Would you repeat all the lines below, exactly as they stand?

Saved entries
—————
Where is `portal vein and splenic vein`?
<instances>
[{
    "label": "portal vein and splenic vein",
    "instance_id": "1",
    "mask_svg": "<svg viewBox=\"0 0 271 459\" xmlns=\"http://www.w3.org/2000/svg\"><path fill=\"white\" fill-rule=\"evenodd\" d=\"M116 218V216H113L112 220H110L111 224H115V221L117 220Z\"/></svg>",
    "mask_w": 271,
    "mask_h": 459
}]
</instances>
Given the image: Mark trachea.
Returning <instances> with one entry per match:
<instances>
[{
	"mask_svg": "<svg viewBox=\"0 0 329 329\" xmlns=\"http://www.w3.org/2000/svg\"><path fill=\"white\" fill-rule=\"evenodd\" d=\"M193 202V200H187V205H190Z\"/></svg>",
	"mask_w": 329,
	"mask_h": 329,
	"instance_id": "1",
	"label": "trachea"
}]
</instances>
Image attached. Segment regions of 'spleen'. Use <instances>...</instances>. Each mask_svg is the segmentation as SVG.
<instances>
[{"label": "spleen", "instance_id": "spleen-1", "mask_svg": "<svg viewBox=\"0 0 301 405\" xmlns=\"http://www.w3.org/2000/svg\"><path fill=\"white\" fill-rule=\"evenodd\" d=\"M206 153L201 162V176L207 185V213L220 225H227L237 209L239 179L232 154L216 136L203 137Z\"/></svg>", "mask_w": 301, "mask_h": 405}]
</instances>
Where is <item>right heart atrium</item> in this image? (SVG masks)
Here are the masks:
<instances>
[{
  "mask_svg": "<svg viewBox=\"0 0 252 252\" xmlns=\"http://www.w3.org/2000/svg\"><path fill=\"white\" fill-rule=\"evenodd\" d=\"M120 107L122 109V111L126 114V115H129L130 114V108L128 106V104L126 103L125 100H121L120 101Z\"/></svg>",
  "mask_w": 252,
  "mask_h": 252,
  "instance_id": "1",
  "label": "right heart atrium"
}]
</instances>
—————
Solution to the problem:
Where is `portal vein and splenic vein`?
<instances>
[{
    "label": "portal vein and splenic vein",
    "instance_id": "1",
    "mask_svg": "<svg viewBox=\"0 0 271 459\" xmlns=\"http://www.w3.org/2000/svg\"><path fill=\"white\" fill-rule=\"evenodd\" d=\"M116 218V216H113L112 220H110L111 224H115V221L117 220Z\"/></svg>",
    "mask_w": 271,
    "mask_h": 459
}]
</instances>
Given the image: Mark trachea.
Returning <instances> with one entry per match:
<instances>
[{
	"mask_svg": "<svg viewBox=\"0 0 329 329\" xmlns=\"http://www.w3.org/2000/svg\"><path fill=\"white\" fill-rule=\"evenodd\" d=\"M193 202V200H187V205H190Z\"/></svg>",
	"mask_w": 329,
	"mask_h": 329,
	"instance_id": "1",
	"label": "trachea"
}]
</instances>
Image attached. Segment regions of 'spleen'. Use <instances>...</instances>. Each mask_svg is the segmentation as SVG.
<instances>
[{"label": "spleen", "instance_id": "spleen-1", "mask_svg": "<svg viewBox=\"0 0 301 405\" xmlns=\"http://www.w3.org/2000/svg\"><path fill=\"white\" fill-rule=\"evenodd\" d=\"M206 153L201 162V176L207 185V213L220 225H227L237 209L239 179L232 154L216 136L203 137Z\"/></svg>", "mask_w": 301, "mask_h": 405}]
</instances>
Where is <item>right heart atrium</item> in this image? (SVG masks)
Here are the masks:
<instances>
[{
  "mask_svg": "<svg viewBox=\"0 0 252 252\" xmlns=\"http://www.w3.org/2000/svg\"><path fill=\"white\" fill-rule=\"evenodd\" d=\"M120 107L122 109V111L126 114V115H129L130 114V108L128 106V104L126 103L125 100H121L120 101Z\"/></svg>",
  "mask_w": 252,
  "mask_h": 252,
  "instance_id": "1",
  "label": "right heart atrium"
}]
</instances>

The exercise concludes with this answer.